That still leaves to find the micro drills 0.8-1mm
I also saw some diamond micro twist drills?
And 35,000 to 150,000 RPM that's some spnidle..Clive
Found a receipt with some drills I got from her last year and on that occasion she had purchased from covington-engineering.com in the states I know she travels to california regularly so a place to start they seem to stock most things related.
The Following User Says Thank You to lucan07 For This Useful Post:
I drilled ruby balls with an NSK Planet air-spindle mounted in a machining centre (Cincinatti Dart). The holes were 1.6 mm diameter and 2.5 mm deep. I can't remember the feed rate downwards but the wear rate was awful.

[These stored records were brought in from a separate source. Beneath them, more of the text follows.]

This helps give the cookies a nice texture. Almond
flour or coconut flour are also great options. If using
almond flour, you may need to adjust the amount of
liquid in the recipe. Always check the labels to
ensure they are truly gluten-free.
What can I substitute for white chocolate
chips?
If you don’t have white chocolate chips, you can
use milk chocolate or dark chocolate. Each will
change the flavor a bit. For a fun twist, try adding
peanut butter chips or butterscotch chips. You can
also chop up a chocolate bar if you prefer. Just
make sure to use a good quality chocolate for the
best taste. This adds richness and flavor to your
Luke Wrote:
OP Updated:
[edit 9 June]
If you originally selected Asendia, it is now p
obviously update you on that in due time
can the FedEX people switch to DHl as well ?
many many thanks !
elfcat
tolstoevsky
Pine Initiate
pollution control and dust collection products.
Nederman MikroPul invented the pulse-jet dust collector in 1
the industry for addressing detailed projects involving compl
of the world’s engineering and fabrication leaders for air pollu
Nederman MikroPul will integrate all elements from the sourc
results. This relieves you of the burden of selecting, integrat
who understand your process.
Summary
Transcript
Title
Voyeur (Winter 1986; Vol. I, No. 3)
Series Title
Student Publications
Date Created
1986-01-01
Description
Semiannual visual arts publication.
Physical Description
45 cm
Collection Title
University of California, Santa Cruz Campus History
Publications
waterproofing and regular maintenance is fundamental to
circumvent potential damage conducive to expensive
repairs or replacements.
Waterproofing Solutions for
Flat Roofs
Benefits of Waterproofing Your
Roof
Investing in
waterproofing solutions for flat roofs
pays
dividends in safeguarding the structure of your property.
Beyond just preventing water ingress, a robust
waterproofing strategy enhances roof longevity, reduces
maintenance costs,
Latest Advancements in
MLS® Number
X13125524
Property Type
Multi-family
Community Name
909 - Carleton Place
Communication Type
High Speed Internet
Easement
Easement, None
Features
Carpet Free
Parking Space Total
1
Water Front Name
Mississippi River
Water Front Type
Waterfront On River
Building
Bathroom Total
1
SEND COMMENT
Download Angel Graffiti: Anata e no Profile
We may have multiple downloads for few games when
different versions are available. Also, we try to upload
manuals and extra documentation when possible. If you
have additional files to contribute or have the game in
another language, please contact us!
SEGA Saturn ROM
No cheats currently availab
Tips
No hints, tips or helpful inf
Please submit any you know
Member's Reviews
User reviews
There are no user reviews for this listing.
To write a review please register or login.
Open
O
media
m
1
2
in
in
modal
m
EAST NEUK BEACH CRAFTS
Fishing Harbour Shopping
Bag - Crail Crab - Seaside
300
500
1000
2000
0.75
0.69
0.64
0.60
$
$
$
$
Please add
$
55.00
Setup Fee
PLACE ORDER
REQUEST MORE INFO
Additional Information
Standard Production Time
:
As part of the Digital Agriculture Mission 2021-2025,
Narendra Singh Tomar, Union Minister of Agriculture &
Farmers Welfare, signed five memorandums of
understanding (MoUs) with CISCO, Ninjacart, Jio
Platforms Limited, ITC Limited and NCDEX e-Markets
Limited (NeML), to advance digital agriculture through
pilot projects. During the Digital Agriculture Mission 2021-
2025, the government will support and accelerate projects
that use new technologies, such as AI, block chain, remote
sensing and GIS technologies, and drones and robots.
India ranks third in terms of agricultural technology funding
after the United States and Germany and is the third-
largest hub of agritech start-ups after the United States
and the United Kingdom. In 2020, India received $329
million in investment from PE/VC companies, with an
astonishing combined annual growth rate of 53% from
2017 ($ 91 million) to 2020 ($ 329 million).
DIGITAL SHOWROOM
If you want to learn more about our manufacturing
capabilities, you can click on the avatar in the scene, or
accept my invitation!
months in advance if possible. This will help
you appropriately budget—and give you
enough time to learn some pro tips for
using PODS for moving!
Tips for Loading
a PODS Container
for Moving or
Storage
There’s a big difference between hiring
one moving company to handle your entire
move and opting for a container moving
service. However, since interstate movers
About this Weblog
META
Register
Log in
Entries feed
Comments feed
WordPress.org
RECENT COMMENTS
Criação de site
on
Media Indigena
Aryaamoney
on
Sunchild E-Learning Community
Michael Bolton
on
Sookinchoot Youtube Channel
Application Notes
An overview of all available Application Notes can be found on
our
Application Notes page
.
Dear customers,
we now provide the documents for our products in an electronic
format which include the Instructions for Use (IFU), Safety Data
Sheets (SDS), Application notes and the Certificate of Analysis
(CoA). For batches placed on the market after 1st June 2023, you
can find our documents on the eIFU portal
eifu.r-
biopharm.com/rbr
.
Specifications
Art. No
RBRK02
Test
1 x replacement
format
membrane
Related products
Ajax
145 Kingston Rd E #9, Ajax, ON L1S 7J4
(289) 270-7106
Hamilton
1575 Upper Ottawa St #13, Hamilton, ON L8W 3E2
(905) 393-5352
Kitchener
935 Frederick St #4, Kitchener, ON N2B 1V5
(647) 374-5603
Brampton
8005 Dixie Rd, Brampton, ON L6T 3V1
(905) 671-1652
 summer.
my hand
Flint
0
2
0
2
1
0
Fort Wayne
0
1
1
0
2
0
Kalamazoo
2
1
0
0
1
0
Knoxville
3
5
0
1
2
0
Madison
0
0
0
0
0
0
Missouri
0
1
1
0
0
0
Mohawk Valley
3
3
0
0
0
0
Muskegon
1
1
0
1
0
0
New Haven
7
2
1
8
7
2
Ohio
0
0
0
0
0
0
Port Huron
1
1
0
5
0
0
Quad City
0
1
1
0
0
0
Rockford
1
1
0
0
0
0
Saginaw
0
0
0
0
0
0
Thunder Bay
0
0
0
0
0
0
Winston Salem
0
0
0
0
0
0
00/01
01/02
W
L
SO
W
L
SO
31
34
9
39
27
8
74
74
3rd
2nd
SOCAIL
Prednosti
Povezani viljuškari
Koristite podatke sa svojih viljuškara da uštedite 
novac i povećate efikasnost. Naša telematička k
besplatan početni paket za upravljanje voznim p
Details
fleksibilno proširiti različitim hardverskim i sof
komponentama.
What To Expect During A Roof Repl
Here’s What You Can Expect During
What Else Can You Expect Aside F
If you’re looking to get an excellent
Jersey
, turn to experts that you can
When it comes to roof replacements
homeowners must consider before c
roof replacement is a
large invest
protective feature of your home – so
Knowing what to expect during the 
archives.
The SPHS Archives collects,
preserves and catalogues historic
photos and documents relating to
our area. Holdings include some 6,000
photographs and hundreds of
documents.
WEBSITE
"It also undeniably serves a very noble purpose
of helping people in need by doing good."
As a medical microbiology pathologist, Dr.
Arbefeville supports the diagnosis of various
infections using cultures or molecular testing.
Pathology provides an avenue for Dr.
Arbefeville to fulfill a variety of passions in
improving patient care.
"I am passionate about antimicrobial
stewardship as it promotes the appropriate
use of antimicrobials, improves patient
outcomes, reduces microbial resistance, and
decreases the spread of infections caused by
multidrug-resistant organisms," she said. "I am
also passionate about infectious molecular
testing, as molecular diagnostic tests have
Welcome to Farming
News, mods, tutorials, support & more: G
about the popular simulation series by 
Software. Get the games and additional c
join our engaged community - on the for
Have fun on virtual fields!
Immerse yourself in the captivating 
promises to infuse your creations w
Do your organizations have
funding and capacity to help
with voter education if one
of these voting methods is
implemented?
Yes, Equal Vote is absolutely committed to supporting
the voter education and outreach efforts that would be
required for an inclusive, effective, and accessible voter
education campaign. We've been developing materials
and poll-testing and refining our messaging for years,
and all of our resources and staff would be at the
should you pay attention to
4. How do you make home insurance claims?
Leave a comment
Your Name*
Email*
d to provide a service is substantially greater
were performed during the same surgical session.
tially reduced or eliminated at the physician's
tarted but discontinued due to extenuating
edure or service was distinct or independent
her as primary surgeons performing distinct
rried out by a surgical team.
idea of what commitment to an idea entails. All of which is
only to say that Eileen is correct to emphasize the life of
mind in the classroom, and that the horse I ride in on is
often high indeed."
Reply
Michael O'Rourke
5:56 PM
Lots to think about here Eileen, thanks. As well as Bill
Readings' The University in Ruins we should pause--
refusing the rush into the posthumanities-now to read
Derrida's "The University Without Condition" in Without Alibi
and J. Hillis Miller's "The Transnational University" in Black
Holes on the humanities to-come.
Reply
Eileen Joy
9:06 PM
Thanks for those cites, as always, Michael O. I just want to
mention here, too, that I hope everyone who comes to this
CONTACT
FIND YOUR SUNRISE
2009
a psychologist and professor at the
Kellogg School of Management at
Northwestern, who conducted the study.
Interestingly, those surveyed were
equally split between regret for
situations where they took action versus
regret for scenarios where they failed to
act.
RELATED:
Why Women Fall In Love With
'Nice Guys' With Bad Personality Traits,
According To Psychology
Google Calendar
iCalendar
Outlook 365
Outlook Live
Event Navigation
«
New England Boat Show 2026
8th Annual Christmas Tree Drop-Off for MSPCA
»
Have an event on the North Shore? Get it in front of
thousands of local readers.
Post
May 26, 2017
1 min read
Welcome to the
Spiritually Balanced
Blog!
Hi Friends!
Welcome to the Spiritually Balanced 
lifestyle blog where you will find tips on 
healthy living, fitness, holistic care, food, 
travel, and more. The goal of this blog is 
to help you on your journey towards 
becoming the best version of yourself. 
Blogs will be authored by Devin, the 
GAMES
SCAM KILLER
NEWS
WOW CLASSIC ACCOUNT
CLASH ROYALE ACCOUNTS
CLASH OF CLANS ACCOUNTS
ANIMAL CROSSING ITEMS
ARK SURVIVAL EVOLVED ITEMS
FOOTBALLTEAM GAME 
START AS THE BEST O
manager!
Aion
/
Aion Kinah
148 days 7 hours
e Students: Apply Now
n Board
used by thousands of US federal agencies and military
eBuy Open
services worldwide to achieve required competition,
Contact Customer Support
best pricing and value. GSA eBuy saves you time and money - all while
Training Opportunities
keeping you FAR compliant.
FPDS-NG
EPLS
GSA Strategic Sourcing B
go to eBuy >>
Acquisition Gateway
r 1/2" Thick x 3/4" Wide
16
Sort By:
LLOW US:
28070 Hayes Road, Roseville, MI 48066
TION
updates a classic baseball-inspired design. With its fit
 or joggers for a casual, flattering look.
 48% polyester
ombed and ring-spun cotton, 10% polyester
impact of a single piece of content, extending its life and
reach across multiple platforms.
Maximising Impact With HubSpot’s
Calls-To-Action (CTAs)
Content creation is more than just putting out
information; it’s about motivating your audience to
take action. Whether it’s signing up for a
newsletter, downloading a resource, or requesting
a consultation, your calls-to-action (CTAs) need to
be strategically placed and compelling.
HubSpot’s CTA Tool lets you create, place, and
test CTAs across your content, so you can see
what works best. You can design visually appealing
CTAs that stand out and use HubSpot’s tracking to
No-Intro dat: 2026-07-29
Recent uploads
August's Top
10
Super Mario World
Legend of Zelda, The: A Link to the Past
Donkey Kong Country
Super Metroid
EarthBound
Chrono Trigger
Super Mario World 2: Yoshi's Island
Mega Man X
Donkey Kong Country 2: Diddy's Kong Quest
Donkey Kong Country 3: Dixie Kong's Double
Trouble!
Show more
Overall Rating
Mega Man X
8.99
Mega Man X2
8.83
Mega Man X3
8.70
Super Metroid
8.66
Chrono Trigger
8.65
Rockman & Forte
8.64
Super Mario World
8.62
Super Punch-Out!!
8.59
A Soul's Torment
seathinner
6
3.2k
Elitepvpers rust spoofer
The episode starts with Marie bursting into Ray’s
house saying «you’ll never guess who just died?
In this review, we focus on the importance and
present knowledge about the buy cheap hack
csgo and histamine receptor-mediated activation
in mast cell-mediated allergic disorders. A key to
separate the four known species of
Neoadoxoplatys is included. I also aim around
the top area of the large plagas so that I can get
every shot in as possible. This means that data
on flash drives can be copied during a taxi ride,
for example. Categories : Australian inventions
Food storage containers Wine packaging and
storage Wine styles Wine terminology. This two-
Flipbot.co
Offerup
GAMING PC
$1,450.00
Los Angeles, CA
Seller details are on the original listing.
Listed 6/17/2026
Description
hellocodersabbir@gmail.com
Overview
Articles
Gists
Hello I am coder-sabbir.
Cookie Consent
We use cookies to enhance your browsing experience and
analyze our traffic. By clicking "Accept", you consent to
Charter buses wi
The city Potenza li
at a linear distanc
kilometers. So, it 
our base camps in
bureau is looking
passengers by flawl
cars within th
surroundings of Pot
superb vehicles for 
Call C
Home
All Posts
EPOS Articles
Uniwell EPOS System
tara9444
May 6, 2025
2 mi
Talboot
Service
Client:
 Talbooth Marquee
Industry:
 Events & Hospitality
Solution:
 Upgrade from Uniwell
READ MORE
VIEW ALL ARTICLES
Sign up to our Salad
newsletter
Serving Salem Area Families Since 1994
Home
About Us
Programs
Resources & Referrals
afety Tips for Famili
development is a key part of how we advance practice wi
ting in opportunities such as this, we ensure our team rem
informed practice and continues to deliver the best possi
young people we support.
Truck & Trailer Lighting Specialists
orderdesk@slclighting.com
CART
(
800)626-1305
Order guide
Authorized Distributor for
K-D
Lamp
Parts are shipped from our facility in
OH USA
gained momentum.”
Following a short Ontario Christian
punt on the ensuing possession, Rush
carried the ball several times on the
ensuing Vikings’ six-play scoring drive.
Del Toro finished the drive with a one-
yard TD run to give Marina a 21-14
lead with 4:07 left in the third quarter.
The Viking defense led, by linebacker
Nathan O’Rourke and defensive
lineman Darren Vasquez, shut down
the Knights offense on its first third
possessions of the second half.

I picked up the project when one tool bit made one hole and slowly got it to 80 holes with a totally different setup. The NSK Planet was supposedly running at 60,000 rpm.
All holes were cut by circular interpolation.
The tool bits were dental drill bits that were plated with diamonds - I don't know what the plated matrix metal was. Compared to the picture in the link in a post above the diamonds are not plated in layers. The two variables were the depth of location of the diamonds ( which are not uniform in size or shape) and the friability of the diamond itself. In simple terms that means the ability of the diamond to fracture consistently. I tried to loosen the poorly plated diamonds to stop larger diamond fragments from deflecting the tool bits.
I tried one core drill once. It broke as soon as I got the air spindle running. It was too flimsy to support its own slightly non-uniform weight at those rpm - the tool stem was a tube.
To improve cutting I tried mist coolant directly into the NSK air turbine. It lowered the rpm but increased the torque. It was better but the bearings rusted over one weekend and at about £1000 each spindle that wasn't good. I also tested a spindle speed increaser for the Dart spindle and got better results. The whole setup was more rigid. In the end I got down to about 8,000 rpm, which although counter intuitive gave better results. Finally I ran a diamond cup wheel mounted on a milling arbour across the balls first to flatten the balls. This allowed the improvement to 80 holes.
Be careful about using coolant. The ruby produced a white powder in the cut which was so fine it became colloidal when wet and choked the tool bits. You have to cut/grind at the rate you can clear the debris from the hole, and that may not be at the rate indicated by the tooling suppliers.
This is from my memory of a project I did nearly 20 years ago. The machine I was trying to replace was slow but had four cutting spindles - I could cut only one at a time. Nowadays this type of hole is drilled with ultrasonic methods if the hole is blind, and lasers if it is a through hole. Watch jewels are through holes with separate end-stones if needed. I did trepann a blind hole in a 5mm ruby ball with a 65 watt DMG laser but had no idea of the depth or how to remove the central core cleanly every time. A previous attempt at a leading University resulted initially in the ruby being burnt to ash. Years later I got a hole produced by them with ultrasonics that was acceptable in finish and shape.
The lessons were:
1) spindle/tool rigidity is everything
2) the feeds and speeds that work reliably were not indicated by the tool suppliers at the outset
3) the most common advice was 'give it a try'
BTW that project took me about 4 months and was canned because of the tool wear and the taper in the hole which used all of the hole tolerance in about twenty holes. Even though I got tool life (it was still cutting up to 80 holes) the hole geometry was poor. The ultrasonics and laser methods weren't acceptable at the time.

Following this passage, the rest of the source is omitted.